Autant qu'ils seront rigides et inexorables en cas pareils, autant l'Académie sera-t-elle florissante. Par les sujets qu'elle choisira, elle fera elle-même sa destinée. Peut-être n'aura-t-elle pas toujours des Corneilles et des Racines, parce que la France peut-être n'en aura pas toujours. Mais le discernement et l'honneur de l'Académie seront à couvert, pourvu que dans tous les temps elle possède ce que le royaume produit de meilleur. Et il n'y a pas à craindre qu'en se rendant difficile elle rebute les prétendants. Au contraire, l'ambition des bons sujets n'en sera que plus excitée, lorsqu'ils verront que l'Académie rejette constamment les médiocres, au hasard de se rendre, comme il lui arrive, l'objet de leurs insipides satires.

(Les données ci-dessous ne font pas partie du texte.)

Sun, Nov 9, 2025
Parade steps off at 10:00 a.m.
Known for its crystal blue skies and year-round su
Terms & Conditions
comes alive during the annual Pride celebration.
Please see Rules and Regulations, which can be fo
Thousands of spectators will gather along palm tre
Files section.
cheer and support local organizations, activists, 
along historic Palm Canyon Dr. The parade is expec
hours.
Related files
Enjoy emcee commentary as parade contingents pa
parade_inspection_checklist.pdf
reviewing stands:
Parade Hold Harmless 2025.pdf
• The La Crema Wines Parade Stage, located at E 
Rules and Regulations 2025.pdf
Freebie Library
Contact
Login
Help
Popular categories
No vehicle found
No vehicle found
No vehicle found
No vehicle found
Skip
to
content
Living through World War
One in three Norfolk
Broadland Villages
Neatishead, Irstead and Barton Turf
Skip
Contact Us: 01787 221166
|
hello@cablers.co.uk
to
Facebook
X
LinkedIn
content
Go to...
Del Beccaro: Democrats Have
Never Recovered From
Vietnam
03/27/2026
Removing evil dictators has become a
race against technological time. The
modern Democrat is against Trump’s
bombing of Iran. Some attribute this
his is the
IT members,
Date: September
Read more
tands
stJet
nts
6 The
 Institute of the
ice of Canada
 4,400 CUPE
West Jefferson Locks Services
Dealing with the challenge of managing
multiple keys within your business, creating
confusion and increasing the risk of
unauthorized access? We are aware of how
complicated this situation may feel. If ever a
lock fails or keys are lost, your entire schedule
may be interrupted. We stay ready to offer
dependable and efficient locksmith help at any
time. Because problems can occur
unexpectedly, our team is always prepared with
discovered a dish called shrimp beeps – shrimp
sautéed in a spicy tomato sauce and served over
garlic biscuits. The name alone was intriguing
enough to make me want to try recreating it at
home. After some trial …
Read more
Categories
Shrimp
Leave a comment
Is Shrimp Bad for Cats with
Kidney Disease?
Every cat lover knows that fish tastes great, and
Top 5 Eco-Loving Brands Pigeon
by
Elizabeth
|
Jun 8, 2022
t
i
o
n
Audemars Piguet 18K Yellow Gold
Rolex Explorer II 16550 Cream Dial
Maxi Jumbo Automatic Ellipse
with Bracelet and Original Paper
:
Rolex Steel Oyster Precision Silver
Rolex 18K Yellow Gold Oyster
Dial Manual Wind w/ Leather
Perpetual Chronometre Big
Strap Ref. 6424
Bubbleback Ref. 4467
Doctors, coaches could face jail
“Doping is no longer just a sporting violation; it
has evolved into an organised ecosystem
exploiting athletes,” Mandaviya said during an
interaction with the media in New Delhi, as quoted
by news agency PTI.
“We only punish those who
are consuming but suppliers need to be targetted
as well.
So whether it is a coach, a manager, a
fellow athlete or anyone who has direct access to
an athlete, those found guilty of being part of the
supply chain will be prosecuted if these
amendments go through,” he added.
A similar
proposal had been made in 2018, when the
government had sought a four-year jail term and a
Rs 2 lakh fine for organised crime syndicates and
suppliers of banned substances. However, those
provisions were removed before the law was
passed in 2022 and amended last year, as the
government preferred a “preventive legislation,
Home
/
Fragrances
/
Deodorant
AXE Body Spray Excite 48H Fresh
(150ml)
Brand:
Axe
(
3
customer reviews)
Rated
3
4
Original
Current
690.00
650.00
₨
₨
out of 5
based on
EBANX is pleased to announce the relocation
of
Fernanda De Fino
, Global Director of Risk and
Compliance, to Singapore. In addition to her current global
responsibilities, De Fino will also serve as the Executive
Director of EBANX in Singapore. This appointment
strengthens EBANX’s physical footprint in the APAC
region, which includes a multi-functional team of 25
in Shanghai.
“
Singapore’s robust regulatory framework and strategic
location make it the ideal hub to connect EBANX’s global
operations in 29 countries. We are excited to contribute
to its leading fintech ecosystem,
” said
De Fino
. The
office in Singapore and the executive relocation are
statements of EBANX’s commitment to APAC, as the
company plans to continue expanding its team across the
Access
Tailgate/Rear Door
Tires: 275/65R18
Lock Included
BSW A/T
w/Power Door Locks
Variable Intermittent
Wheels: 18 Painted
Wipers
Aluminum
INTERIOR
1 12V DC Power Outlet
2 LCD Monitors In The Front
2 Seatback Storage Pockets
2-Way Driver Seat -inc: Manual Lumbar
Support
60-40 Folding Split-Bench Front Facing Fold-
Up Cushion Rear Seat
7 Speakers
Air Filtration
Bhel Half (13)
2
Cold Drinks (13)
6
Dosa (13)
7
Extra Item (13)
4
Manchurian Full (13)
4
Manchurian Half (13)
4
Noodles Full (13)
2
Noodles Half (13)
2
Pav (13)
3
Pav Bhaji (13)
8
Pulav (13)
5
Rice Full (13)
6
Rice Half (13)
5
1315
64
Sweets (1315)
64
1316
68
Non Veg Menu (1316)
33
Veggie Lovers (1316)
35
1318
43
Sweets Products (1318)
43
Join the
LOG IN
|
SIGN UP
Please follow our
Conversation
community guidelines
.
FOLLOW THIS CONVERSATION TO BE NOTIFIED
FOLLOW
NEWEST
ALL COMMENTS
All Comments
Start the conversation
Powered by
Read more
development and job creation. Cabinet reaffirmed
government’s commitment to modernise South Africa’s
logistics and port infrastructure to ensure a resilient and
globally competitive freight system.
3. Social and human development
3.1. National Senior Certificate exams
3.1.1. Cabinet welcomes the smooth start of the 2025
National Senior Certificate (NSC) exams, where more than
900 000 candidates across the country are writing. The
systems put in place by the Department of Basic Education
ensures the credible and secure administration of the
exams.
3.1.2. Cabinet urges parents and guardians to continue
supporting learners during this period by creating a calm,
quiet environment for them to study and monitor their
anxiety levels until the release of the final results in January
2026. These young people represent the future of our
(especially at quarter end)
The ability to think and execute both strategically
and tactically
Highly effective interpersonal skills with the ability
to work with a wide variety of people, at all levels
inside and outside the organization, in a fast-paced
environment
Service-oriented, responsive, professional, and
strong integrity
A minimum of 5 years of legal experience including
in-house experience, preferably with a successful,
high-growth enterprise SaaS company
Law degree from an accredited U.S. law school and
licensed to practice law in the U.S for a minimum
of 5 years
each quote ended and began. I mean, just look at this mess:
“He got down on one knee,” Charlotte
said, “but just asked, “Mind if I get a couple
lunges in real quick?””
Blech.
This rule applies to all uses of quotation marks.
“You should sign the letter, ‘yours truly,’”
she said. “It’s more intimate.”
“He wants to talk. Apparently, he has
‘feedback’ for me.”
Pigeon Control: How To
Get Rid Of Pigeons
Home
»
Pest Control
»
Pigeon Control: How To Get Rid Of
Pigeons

1 Je dis uniquement ce qu'il est à souhaiter que l'Académie fasse toujours, et je ne dis point, comme un critique m'en accuse, qu'elle ait toujours possédé tout ce qu'il y avoit de meilleur. Car ne sait-on pas que souvent il y a des personnes d'un mérite éclatant qui, pour des raisons particulières, ne tournent pas leurs vues du côté de l'Académie? Je n'ai donc rien à changer ici, étant bien persuadé qu'un lecteur équitable ne donnera pas à ma proposition un sens et une étendue qu'elle n'a point. (o.) — Note ajoutée dans l'édition de 1743.

« AnteriorContinuar »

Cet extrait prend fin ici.